• **Prompt**
From the first line to the last, reproduce the data exactly.

[Task data Boundary: Start]

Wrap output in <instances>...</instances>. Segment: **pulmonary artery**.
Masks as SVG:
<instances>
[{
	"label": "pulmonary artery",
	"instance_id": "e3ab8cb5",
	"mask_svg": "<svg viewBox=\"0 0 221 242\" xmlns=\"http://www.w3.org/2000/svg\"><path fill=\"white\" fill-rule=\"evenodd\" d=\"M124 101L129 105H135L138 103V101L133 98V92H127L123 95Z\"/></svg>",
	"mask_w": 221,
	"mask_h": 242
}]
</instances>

[Task data Boundary: End]

• **Result of the task**
Wrap output in <instances>...</instances>. Segment: **pulmonary artery**.
Masks as SVG:
<instances>
[{
	"label": "pulmonary artery",
	"instance_id": "e3ab8cb5",
	"mask_svg": "<svg viewBox=\"0 0 221 242\" xmlns=\"http://www.w3.org/2000/svg\"><path fill=\"white\" fill-rule=\"evenodd\" d=\"M124 101L129 105H135L138 103V101L133 98V92H127L123 95Z\"/></svg>",
	"mask_w": 221,
	"mask_h": 242
}]
</instances>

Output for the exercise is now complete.